Reputation: 64
i have a pyspark dataframe with a column urls which contains some urls, another pyspark dataframe which also contains urls and id but these urls are inlinks e.g. abc.com in 1st one and abc.com/contact in second one. I want to collect all the ids of inlinks related to a particular domain in a new column in first dataframe. I am currently doing this
url_list = df1.select('url').collect()
all_rows = df2.collect()
ids = list()
urls = list()
for row in all_rows:
ids.append(row.id)
urls.append(row.url)
dict_ids = dict([(i.website,"") for i in url_list])

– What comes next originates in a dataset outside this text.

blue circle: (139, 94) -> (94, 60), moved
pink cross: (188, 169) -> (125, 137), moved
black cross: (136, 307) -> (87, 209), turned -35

for url,id in zip(urls, ids):
res = [ele.website for ele in url_list if(ele.website in url)]
if len(res)>0:
print(res)
dict_ids[res[0]]+=('\n\n\n'+id+'\n\n\n')
this is taking a lot of time, I wanted to use the spark processing so I also tried this
def add_id(url, id):
for i in url_list:
if i.website in url:
dict_ids[i.website]+=id
add_id_udf=udf(add_id,StringType())
test = df_crawled_2.withColumn("Test", add_id_udf(df2['url'],df2['id']))
display(test)
input:
df1::
url
http://example.com
http://example2.com/index.html
df2::
url,id
http://example.com/contact, 12
http://example2.com/index.html/pif, 45
http://example.com/about, 68
http://example2.com/index.html/juk/er, 96
expected output:
df1::
url,id
http://example.com, [12,68]
http://example2.com/index.html, [45,96]
or even a dictionary is fine with urls as keys and id as values.
But this dict_ids in the second case remained empty. Can somebody please help me out here?
Upvotes: 0
Views: 188
Reputation: 2468
I could get your example working but on two conditions. I am using crossJoin
on the two dataframes and using contains
.
from pyspark.sql import SparkSession
from pyspark.sql.functions import (col, to_date,)

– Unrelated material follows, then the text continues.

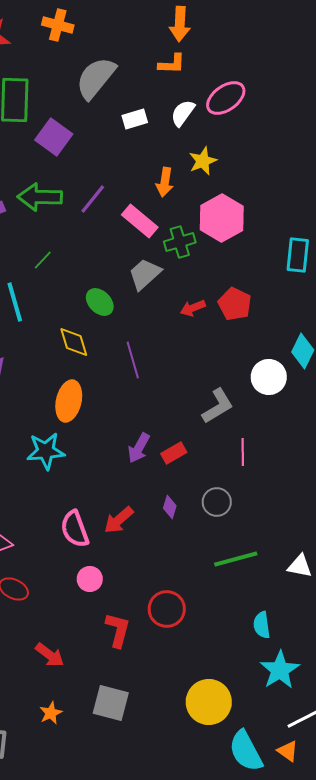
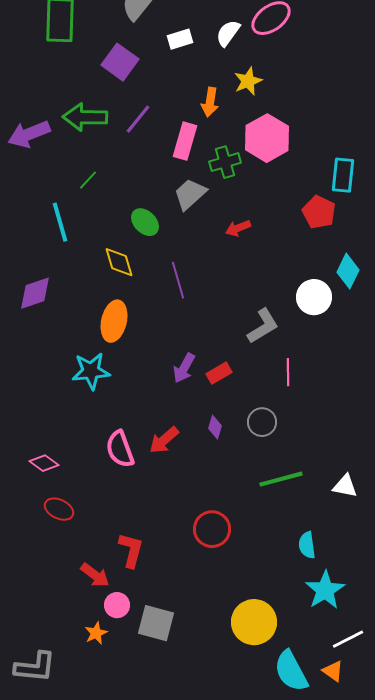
purple square: (54, 137) -> (120, 62), moved
pink rectangle: (140, 221) -> (185, 141), turned 66
red pentagon: (235, 304) -> (319, 212), moved
pink circle: (90, 579) -> (117, 605), moved
red L-shape: (118, 630) -> (131, 550), moved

from pyspark.sql import Row
from pyspark.sql.functions import *
from pyspark.sql.types import *
from pyspark import SparkContext, SQLContext, SparkConf
config = SparkConf().setAll([('spark.sql.crossJoin.enabled', 'true')])
sc = SparkContext('local', conf=config)
sqlContext = SQLContext(sc)
data1 = [("http://example.com", -1),
("http://example2.com/index.html",-1)
]
df1Columns = ["url_first", "id"]
df1 = sqlContext.createDataFrame(data=data1, schema = df1Columns)
df1 = df1.drop("id")
df1.show(truncate=False)
data2 = [
("http://example.com/contact", 12),
("http://example2.com/index.html/pif", 45),
("http://example.com/about", 68),
("http://example2.com/index.html/juk/er", 96)
]
df2Columns = ["url_second", "id"]
df2 = sqlContext.createDataFrame(data=data2, schema = df2Columns)
df2.show(truncate=False)
joined_df = df2.crossJoin(df1)
joined_df.show(truncate=False)
inter_result = joined_df.withColumn("myjoin", col("url_second").contains(col("url_first")))

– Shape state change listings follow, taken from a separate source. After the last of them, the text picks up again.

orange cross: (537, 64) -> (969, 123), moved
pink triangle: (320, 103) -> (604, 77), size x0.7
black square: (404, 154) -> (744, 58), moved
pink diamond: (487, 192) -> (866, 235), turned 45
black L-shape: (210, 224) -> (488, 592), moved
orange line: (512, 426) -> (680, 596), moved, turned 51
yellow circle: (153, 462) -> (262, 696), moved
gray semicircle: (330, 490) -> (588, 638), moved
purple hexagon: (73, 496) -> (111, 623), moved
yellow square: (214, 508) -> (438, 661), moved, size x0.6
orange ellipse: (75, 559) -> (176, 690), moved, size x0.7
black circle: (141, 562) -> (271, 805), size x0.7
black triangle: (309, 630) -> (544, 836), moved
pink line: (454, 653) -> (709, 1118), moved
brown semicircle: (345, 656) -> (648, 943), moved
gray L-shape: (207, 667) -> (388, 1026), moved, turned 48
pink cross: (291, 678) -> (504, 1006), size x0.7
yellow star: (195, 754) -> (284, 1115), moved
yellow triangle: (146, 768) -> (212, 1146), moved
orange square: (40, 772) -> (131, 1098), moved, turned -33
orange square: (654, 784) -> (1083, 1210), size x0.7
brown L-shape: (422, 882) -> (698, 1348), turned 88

inter_result.show(n=200, truncate=False)
final_result = inter_result.filter(col("myjoin") == True).groupBy("url_first").agg(collect_list(col("id")).alias("id_list"))
final_result.show(n=200, truncate=False)
Output is as follows.
+------------------------------+
|url_first |
+------------------------------+
|http://example.com |
|http://example2.com/index.html|
+------------------------------+
+-------------------------------------+---+
|url_second |id |
+-------------------------------------+---+
|http://example.com/contact |12 |
|http://example2.com/index.html/pif |45 |
|http://example.com/about |68 |
|http://example2.com/index.html/juk/er|96 |
+-------------------------------------+---+
+-------------------------------------+---+------------------------------+
|url_second |id |url_first |
+-------------------------------------+---+------------------------------+
|http://example.com/contact |12 |http://example.com |
|http://example.com/contact |12 |http://example2.com/index.html|
|http://example2.com/index.html/pif |45 |http://example.com |
|http://example2.com/index.html/pif |45 |http://example2.com/index.html|
|http://example.com/about |68 |http://example.com |
|http://example.com/about |68 |http://example2.com/index.html|
|http://example2.com/index.html/juk/er|96 |http://example.com |
|http://example2.com/index.html/juk/er|96 |http://example2.com/index.html|
+-------------------------------------+---+------------------------------+
+-------------------------------------+---+------------------------------+------+
|url_second |id |url_first |myjoin|
+-------------------------------------+---+------------------------------+------+
|http://example.com/contact |12 |http://example.com |true |
|http://example.com/contact |12 |http://example2.com/index.html|false |
|http://example2.com/index.html/pif |45 |http://example.com |false |
|http://example2.com/index.html/pif |45 |http://example2.com/index.html|true |
|http://example.com/about |68 |http://example.com |true |
|http://example.com/about |68 |http://example2.com/index.html|false |
|http://example2.com/index.html/juk/er|96 |http://example.com |false |
|http://example2.com/index.html/juk/er|96 |http://example2.com/index.html|true |
+-------------------------------------+---+------------------------------+------+
+------------------------------+--------+
|url_first |id_list |
+------------------------------+--------+
|http://example.com |[12, 68]|
|http://example2.com/index.html|[45, 96]|
+------------------------------+--------+
Upvotes: 1